Sunday 23 June 2013

REEFER SHIPS

A reefer ship is a refrigerated cargo ship; a type of ship typically used to transport perishable commodities which require temperature-controlled transportation, such as fruit, meat, fish, vegetables, dairy products and other foods.

In the 1700s, only the rich elites had ice for their guests or to cool their drinks or preserve other perishables. It was harvested locally in winter and stored through summers in covered ice houses to minimize melting. Ice production was initially very labor intensive as it was performed entirely with hand axes and saws, and may cost hundreds of dollars a ton to have ice available all summer. In the early 1800s they developed techniques and specialized tools to harvest ice cheaply and one of the major exports from Massachusetts, New York and other settled northern states was ice — the “Frozen Water Trade”.This trade eventually averaged several million short tons of ice per year that sold for millions of dollars in the U.S.. This ice was harvested by scoring the ice with horse drawn gouges or ice plows that allowed the ice to be separated into square or rectangular blocks. This ice was cut out of frozen lakes, rivers and ponds, floated in a cleared channel to a loading dock before being transferred to an insulated ice house. There it was kept till it could be sold or transferred.

One of the more unusual applications of the frozen ice trade was the miners in Comstock Lode in Virginia City, Nevada.
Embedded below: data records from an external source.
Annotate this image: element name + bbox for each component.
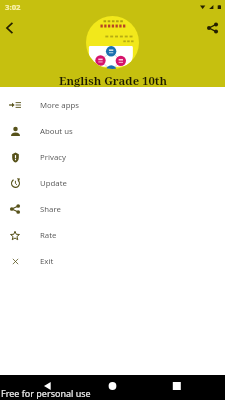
staticText: About us <box>40 126 73 137</box>
staticText: Share <box>40 204 61 215</box>
staticText: More apps <box>40 100 79 111</box>
button[interactable]: More apps <box>0 92 225 118</box>
button[interactable]: Privacy <box>0 144 225 170</box>
staticText: Rate <box>40 230 57 241</box>
button[interactable]: About us <box>0 118 225 144</box>
staticText: Free for personal use <box>1 387 91 399</box>
button[interactable]: Share <box>0 196 225 222</box>
staticText: Exit <box>40 256 54 267</box>
staticText: English Grade 10th <box>59 73 167 88</box>
staticText: 3:02 <box>5 2 21 13</box>
button[interactable]: Rate <box>0 222 225 248</box>
staticText: Privacy <box>40 152 67 163</box>
button[interactable]: Back <box>0 16 21 40</box>
staticText: Update <box>40 178 67 189</box>
button[interactable]: Update <box>0 170 225 196</box>
button[interactable]: Share <box>200 16 224 40</box>
button[interactable]: Exit <box>0 248 225 274</box>
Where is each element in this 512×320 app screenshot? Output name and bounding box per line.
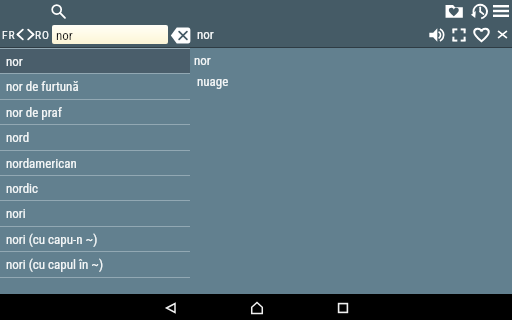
button[interactable]: nor bbox=[52, 25, 168, 44]
button[interactable]: Menu bbox=[491, 1, 511, 21]
button[interactable]: Clear text bbox=[170, 27, 191, 44]
button[interactable]: nordic bbox=[0, 175, 190, 201]
staticText: nordamerican bbox=[6, 156, 77, 171]
button[interactable]: History bbox=[466, 1, 491, 21]
staticText: nord bbox=[6, 130, 30, 145]
button[interactable]: nori bbox=[0, 200, 190, 226]
staticText: nor bbox=[194, 53, 211, 68]
staticText: nor de praf bbox=[6, 105, 62, 120]
staticText: nordic bbox=[6, 181, 39, 196]
button[interactable]: nori (cu capul în ~) bbox=[0, 251, 190, 277]
button[interactable]: Close bbox=[493, 25, 511, 44]
staticText: nor bbox=[197, 27, 214, 42]
button[interactable]: Back bbox=[149, 294, 192, 320]
staticText: nori (cu capu-n ~) bbox=[6, 232, 98, 247]
staticText: RO bbox=[35, 28, 50, 41]
button[interactable]: Search bbox=[47, 1, 69, 21]
button[interactable]: Add to favourites bbox=[470, 25, 493, 44]
button[interactable]: Fullscreen bbox=[448, 25, 470, 44]
button[interactable]: nordamerican bbox=[0, 150, 190, 176]
staticText: nor bbox=[56, 28, 73, 43]
button[interactable]: Favourites bbox=[442, 1, 466, 21]
staticText: nori (cu capul în ~) bbox=[6, 257, 104, 272]
button[interactable]: nori (cu capu-n ~) bbox=[0, 226, 190, 252]
button[interactable]: Home bbox=[235, 294, 278, 320]
staticText: FR bbox=[2, 28, 16, 41]
staticText: nor bbox=[6, 54, 23, 69]
button[interactable]: Pronounce bbox=[426, 25, 448, 44]
button[interactable]: FR bbox=[0, 25, 50, 44]
button[interactable]: nord bbox=[0, 124, 190, 150]
button[interactable]: Recent apps bbox=[321, 294, 364, 320]
button[interactable]: nor de furtună bbox=[0, 73, 190, 99]
staticText: nor de furtună bbox=[6, 79, 79, 94]
button[interactable]: nor bbox=[0, 48, 190, 74]
button[interactable]: nor de praf bbox=[0, 99, 190, 125]
staticText: nuage bbox=[197, 74, 229, 89]
staticText: nori bbox=[6, 206, 26, 221]
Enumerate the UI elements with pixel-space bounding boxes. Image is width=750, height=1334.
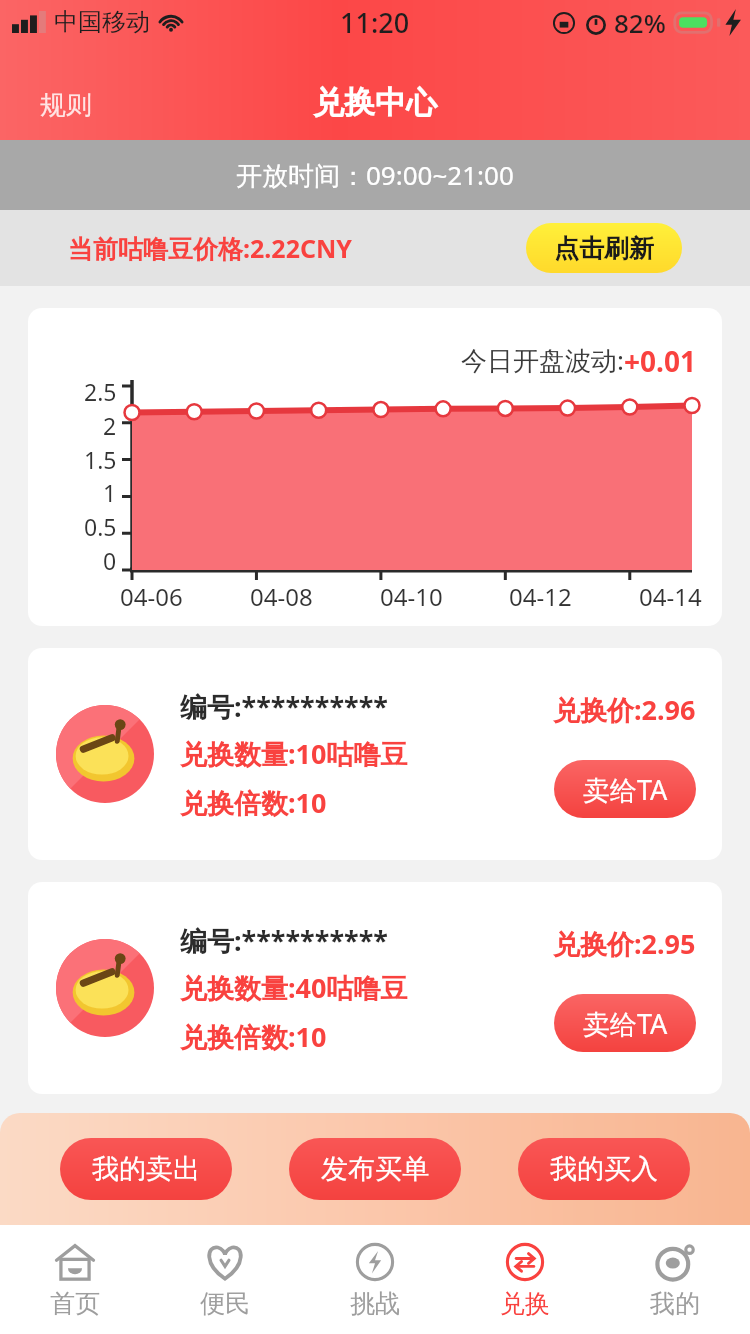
staticText: 兑换数量:10咕噜豆 <box>180 735 408 772</box>
staticText: 编号:********** <box>180 922 388 959</box>
staticText: +0.01 <box>624 342 696 380</box>
staticText: 规则 <box>40 89 92 122</box>
staticText: 首页 <box>50 1288 100 1319</box>
staticText: 点击刷新 <box>554 233 654 264</box>
staticText: 82% <box>614 5 666 40</box>
staticText: 兑换中心 <box>313 83 437 122</box>
button[interactable]: 咕噜豆 <box>28 648 722 860</box>
button[interactable]: 发布买单 <box>289 1138 461 1200</box>
staticText: 兑换价:2.95 <box>553 925 696 962</box>
staticText: 04-10 <box>380 580 443 613</box>
button[interactable]: 我的买入 <box>518 1138 690 1200</box>
button[interactable]: 咕噜豆 <box>28 882 722 1094</box>
staticText: 0.5 <box>84 511 117 542</box>
button[interactable]: 便民 <box>150 1225 300 1334</box>
staticText: 1.5 <box>84 444 117 475</box>
button[interactable]: 规则 <box>26 79 106 132</box>
staticText: 04-14 <box>639 580 702 613</box>
staticText: 卖给TA <box>583 1005 668 1042</box>
staticText: 开放时间：09:00~21:00 <box>236 157 514 193</box>
staticText: 兑换价:2.96 <box>553 691 696 728</box>
button[interactable]: 点击刷新 <box>526 223 682 273</box>
staticText: 便民 <box>200 1288 250 1319</box>
staticText: 我的卖出 <box>92 1152 200 1186</box>
staticText: 04-12 <box>509 580 572 613</box>
button[interactable]: 我的卖出 <box>60 1138 232 1200</box>
button[interactable]: 我的 <box>600 1225 750 1334</box>
staticText: 2.5 <box>84 376 117 407</box>
staticText: 0 <box>103 545 117 576</box>
staticText: 11:20 <box>340 4 410 41</box>
button[interactable]: 卖给TA <box>554 994 696 1052</box>
staticText: 今日开盘波动: <box>461 342 624 378</box>
other: 咕噜豆 <box>56 939 154 1037</box>
staticText: 中国移动 <box>54 7 150 37</box>
staticText: 挑战 <box>350 1288 400 1319</box>
staticText: 兑换倍数:10 <box>180 1018 327 1055</box>
staticText: 2 <box>103 410 117 441</box>
staticText: 我的买入 <box>550 1152 658 1186</box>
staticText: 1 <box>103 477 117 508</box>
staticText: 兑换数量:40咕噜豆 <box>180 969 408 1006</box>
staticText: 04-06 <box>120 580 183 613</box>
staticText: 04-08 <box>250 580 313 613</box>
staticText: 当前咕噜豆价格:2.22CNY <box>68 231 352 265</box>
button[interactable]: 首页 <box>0 1225 150 1334</box>
staticText: 发布买单 <box>321 1152 429 1186</box>
staticText: 卖给TA <box>583 771 668 808</box>
button[interactable]: 挑战 <box>300 1225 450 1334</box>
staticText: 我的 <box>650 1288 700 1319</box>
button[interactable]: 兑换 <box>450 1225 600 1334</box>
button[interactable]: 卖给TA <box>554 760 696 818</box>
staticText: 兑换倍数:10 <box>180 784 327 821</box>
other: 咕噜豆 <box>56 705 154 803</box>
staticText: 兑换 <box>500 1288 550 1319</box>
staticText: 编号:********** <box>180 688 388 725</box>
As they mined ever deeper for the silver and gold there the temperatures in the mines continued to rise. Soon the temperatures were well over 110 °F (43.3 °C) and they started having to give the miners ice to help them survive. A miner could use over 75 pounds (34 kg) of ice per shift. The ice was harvested in winter from frozen lakes in the Sierra Nevada (U.S.) with some like the Central Pacific Railroad building, after 1869, special ponds to help them harvest and ship ice to Virginia City, San Francisco, California and other Nevada and California cities.